Though I’ve written smartphone apps to Argentina and Chile, I missed the opportunity to do separate apps on Buenos Aires and Santiago. Though my own apps contain substantial material on both capital cities, other authors managed to take on the task before I could, and I recently had a chance to test out Gabriel O’Rorke’s Santiago City Guide.
Having met Gabriel briefly last year, I can say that she’s a cheerful and personable Scot whose name is misleadingly masculine and Irish (among Chileans, she goes by “Gabriela”). Because she’s a year-round Santiago resident, she has the advantage of frequenting spots that I see only occasionally (though I visit the city every year and once wrote a guidebook to it for a publisher best unnamed here, I rarely spend more than a couple weeks at a time now).
Like other similar apps, including my own, the Santiago City Guide approaches the destination via several sortable categories: neighborhoods, overviews, activities, architecture, art and culture, bars and drinks, cafés, daytrips, family-friendly, food, hidden gems, hotels and hostels, indulgences, music and dance, outdoors, and shopping, plus a few others.
That said, I find the organization a little confusing, with overlapping areas that, to me at least, make it a little awkward to find what I already know is there. For instance, the app lists a large number of sights for Santiago’s downtown (Centro) under the “Everything” heading, but doesn’t give an overview, though it does provide detailed information on smaller neighborhoods such as Barrio Yungay that lie within Santiago Centro (which, in fact, is an independent municipality). At the same time, it doesn’t provide comparable details on the adjacent Barrio Brasil, which has a greater density of sights and services (some of which do appear in the app), while identifying wealthy Las Condes as a “barrio” when it’s a separate municipality within Gran Santiago (Greater Santiago).
None of this reduces the quality of the coverage, but it did cost me more time to find the items I was seeking. When I did locate descriptions of well-known restaurants such as the Peruvian classic Astrid y Gastón and the inconspicuous sandwich shop Fuente Mardoqueo, I think it might take others longer to do. That said, once you know it’s on the app, the map function makes it easy to locate geographically; the descriptions are brief but useful, with a relatively small number of Instagrammatic photos. The app would also benefit from a systematic summary of public transportation, including the exemplary Metro and the Transantiago bus system.

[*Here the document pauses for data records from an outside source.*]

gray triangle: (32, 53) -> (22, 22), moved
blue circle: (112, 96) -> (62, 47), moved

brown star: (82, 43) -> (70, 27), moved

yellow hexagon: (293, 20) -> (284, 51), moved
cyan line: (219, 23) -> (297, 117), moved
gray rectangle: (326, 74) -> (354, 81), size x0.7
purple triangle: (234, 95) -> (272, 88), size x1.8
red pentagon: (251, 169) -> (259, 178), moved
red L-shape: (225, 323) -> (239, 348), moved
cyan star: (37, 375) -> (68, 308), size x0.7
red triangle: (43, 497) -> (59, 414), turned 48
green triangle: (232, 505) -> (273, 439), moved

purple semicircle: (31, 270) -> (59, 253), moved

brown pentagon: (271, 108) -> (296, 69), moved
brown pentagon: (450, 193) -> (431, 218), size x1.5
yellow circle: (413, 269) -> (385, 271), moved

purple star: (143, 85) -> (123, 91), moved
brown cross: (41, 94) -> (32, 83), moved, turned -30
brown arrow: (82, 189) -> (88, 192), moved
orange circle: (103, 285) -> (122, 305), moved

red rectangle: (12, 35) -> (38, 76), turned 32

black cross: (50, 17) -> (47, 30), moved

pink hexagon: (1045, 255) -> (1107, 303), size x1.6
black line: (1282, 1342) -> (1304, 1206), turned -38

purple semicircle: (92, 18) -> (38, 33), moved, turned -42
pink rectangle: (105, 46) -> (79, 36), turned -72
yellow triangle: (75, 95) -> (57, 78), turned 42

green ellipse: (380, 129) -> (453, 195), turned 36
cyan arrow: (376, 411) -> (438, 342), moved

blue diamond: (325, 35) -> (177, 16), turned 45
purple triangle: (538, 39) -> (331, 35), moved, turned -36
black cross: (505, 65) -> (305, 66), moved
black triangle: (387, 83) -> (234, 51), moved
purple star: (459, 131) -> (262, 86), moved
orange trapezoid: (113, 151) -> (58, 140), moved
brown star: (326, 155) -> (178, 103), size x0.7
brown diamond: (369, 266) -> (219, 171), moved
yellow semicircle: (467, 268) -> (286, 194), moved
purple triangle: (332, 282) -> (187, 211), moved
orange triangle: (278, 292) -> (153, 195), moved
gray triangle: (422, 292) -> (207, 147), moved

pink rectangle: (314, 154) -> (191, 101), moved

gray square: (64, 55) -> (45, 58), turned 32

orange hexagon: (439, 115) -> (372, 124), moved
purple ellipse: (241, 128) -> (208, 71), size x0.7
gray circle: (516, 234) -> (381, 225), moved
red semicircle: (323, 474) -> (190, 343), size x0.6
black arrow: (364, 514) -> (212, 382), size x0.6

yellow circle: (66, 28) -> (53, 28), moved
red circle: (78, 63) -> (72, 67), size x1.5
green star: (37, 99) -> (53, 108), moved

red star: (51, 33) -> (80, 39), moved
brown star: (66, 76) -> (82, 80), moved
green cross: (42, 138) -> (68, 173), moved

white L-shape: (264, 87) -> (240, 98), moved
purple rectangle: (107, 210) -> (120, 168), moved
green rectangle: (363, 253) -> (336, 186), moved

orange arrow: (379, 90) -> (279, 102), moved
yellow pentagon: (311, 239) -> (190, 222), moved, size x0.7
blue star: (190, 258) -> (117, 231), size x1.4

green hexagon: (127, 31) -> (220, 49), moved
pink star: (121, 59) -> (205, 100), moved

It’s worth emphasizing that, while I’ve pointed some things that bother me a little, they’re easily remedied and frequent updates become available at no additional cost. It’s also interesting to see another writer’s perspective that includes some items that simply would not occur to me – most notably an organic hair salon and a Pilates studio. It’s worth adding that the app (like my own) is also available in an Android version and that, at just US$2.99, the price is certainly right.